I recently lambasted AA Gill over on the Daily Duck, but this week he wrote two eminently sensible things in his TV review column for the Sunday Times.
Gill - an incorrigible contrarian - hates everything of course, but by the law of averages he's sometimes right. I was going to post about his thoughts on The Great Global Warming Swindle, but I find that McCabism has beaten me to it. However, his critique of another incorrigible contrarian, the Younger Hitchens, is also spot on:
George Monbiot turned up in Peter Hitchens’s splenetic rant about David Cameron and the Conservatives, Cameron — Toff at the Top (Monday, C4). Seeing Monbiot and Hitchens together reminded me of those animal photos, beloved of the tabloids, where Alsatians marry ducks and tigers cohabit with goats. Among journalists, Hitchens is fondly known by the nickname Bonkers. He’s called Bonkers Hitchens because he is raving bonkers, in a way that sells papers but makes him very annoying to sit next to on long flights. I’ve covered elections with him and seen him chase cars like an incensed border collie.

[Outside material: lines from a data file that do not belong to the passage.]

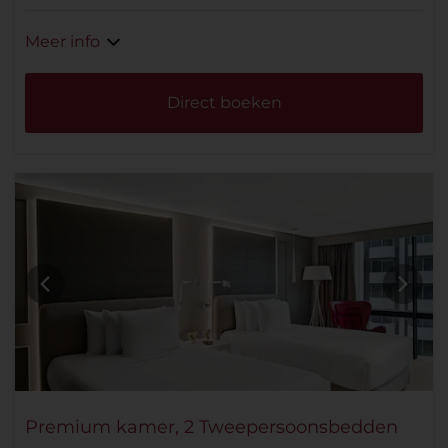
Meer info
Direct boeken
Premium kamer, 2 Tweepersoonsbedden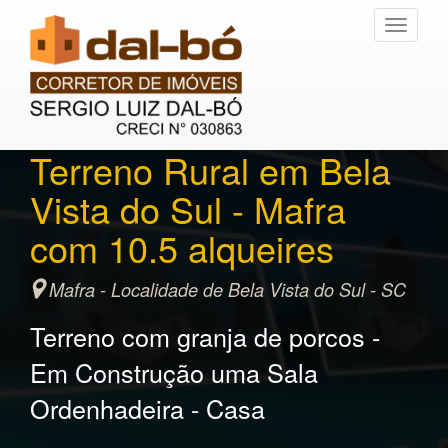
Toggle
navigati
Terreno Rural em Bela
Vista do Sul - Mafra
com 10.5 alqueires
Mafra - Localidade de Bela Vista do Sul - SC
Terreno com granja de porcos -
Em Construção uma Sala
Ordenhadeira - Casa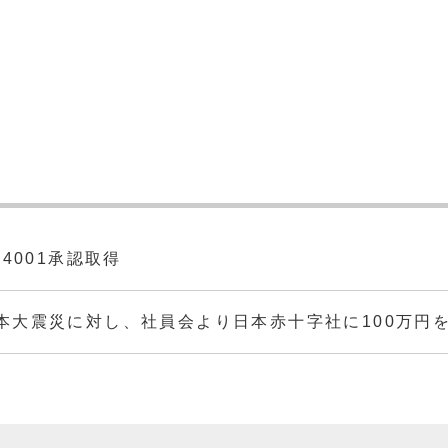
先輩インタビュー
機械設計グループ
制御設計グループ
総務グループ
加工グループ
品質保証グループ
14001承認取得
本大震災に対し、社員会より日本赤十字社に100万円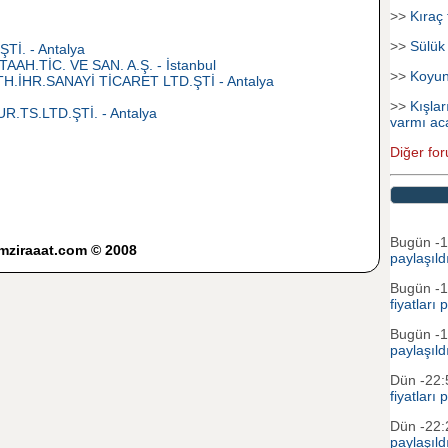
>>
Kıraç 
>>
Sülük
İ. - Antalya
.TİC. VE SAN. A.Ş. - İstanbul
>>
Koyu
.İHR.SANAYİ TİCARET LTD.ŞTİ - Antalya
>>
Kışlar
.TS.LTD.ŞTİ. - Antalya
varmı ac
Diğer for
Bugün -
imziraaat.com © 2008
paylaşıld
Bugün -
fiyatları 
Bugün -
paylaşıld
Dün -22
fiyatları 
Dün -22
paylaşıld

His thesis is that Cameron is nothing but a filthy upper-class prat. He revealed this as if it was a well-guarded secret. Cameron, he insisted, as is the wont of his elitist privileged class, had taken the good old working-class Tory party and made it an annex of the smug, snobbish Labour party, thereby running together Magna Carta, habeas corpus and the rules of Association Football, thus destroying democracy as we understand it. The great thing about Hitchens is that he never disappoints. Blissfully, he is utterly bereft of self-irony. For Bonkers there was nothing remotely odd or absurdly hilarious about hating the Conservative party for having Eton-educated, upper-class boys in it. Hitchens should be encouraged to do more. He’s like a lost biblical character from The Life of Brian.